Material to process START

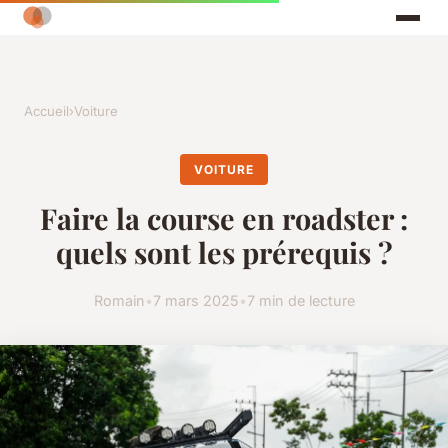
Accueil
›
Voiture
VOITURE
Faire la course en roadster :
quels sont les prérequis ?
Romain
•
7 mars 2025
•
7 min de lecture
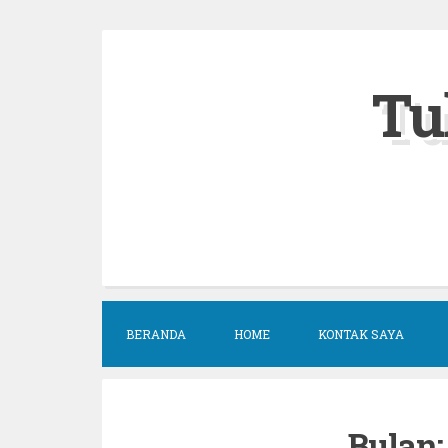
Skip
to
Tu
content
BERANDA
HOME
KONTAK SAYA
Bulan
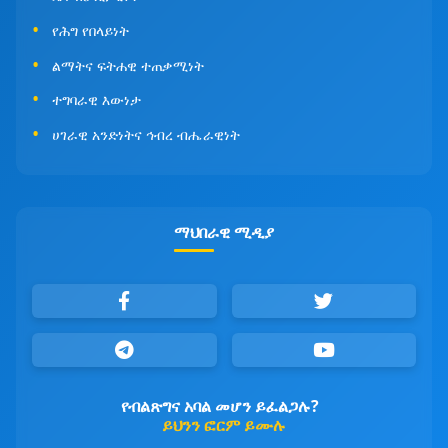
የሕግ የበላይነት
ልማትና ፍትሐዊ ተጠቃሚነት
ተግባራዊ እውነታ
ሀገራዊ አንድነትና ኅብረ ብሔራዊነት
ማህበራዊ ሚዲያ
የብልጽግና አባል መሆን ይፈልጋሉ?
ይህንን ፎርም ይሙሉ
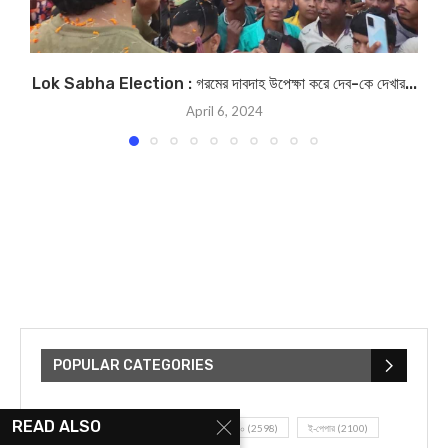
Lok Sabha Election : গরমের দাবদাহ উপেক্ষা করে দেব-কে দেখার...
April 6, 2024
POPULAR CATEGORIES
READ ALSO
UNCATEGORIZED
(107)
আজকের সেরা ১০
(2598)
ই-পেপার
(2100)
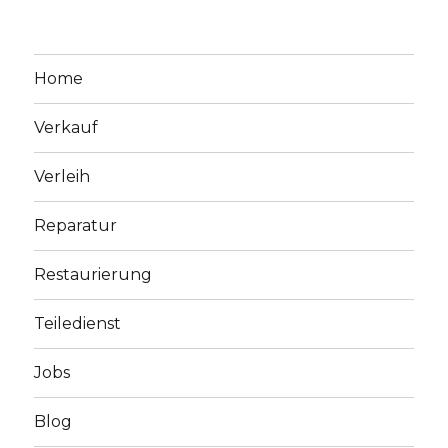
Home
Verkauf
Verleih
Reparatur
Restaurierung
Teiledienst
Jobs
Blog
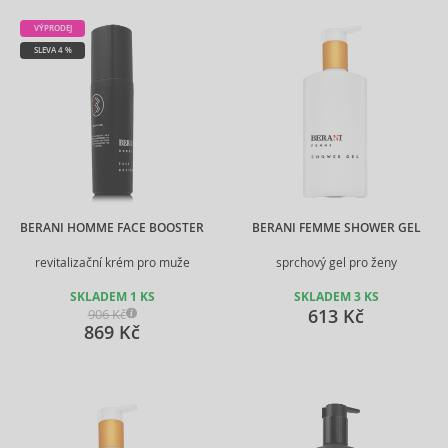
VÝPRODEJ
SLEVA 4 %
BERANI HOMME FACE BOOSTER
BERANI FEMME SHOWER GEL
revitalizační krém pro muže
sprchový gel pro ženy
SKLADEM 1 KS
SKLADEM 3 KS
613 Kč
906 Kč
869 Kč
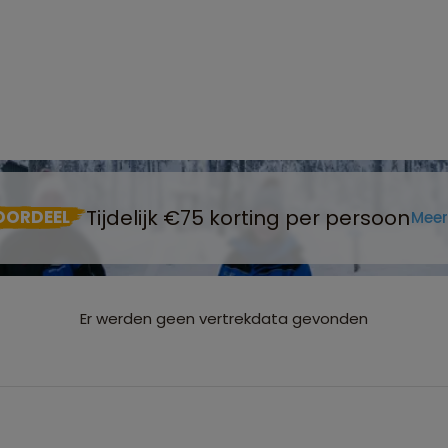
Tijdelijk €75 korting per persoon
OORDEEL
Meer
Er werden geen vertrekdata gevonden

Material to process END

Work to be completed
Write out each line of the data above exactly, starting at the top and finishing with the line containing "Tijdelijk €75 korting per persoon"; omit the pictures.

Exercise result
Accueil
›
Voiture
VOITURE
Faire la course en roadster :
quels sont les prérequis ?
Romain
•
7 mars 2025
•
7 min de lecture
Skip
to
Tu
content
BERANDA
HOME
KONTAK SAYA
Bulan
የሕግ የበላይነት
ልማትና ፍትሐዊ ተጠቃሚነት
ተግባራዊ እውነታ
ሀገራዊ አንድነትና ኅብረ ብሔራዊነት
ማህበራዊ ሚዲያ
የብልጽግና አባል መሆን ይፈልጋሉ?
ይህንን ፎርም ይሙሉ
Lok Sabha Election : গরমের দাবদাহ উপেক্ষা করে দেব-কে দেখার...
April 6, 2024
POPULAR CATEGORIES
READ ALSO
UNCATEGORIZED
(107)
আজকের সেরা ১০
(2598)
ই-পেপার
(2100)
Home
Verkauf
Verleih
Reparatur
Restaurierung
Teiledienst
Jobs
Blog
VÝPRODEJ
SLEVA 4 %
BERANI HOMME FACE BOOSTER
BERANI FEMME SHOWER GEL
revitalizační krém pro muže
sprchový gel pro ženy
SKLADEM 1 KS
SKLADEM 3 KS
613 Kč
906 Kč
869 Kč
Tijdelijk €75 korting per persoon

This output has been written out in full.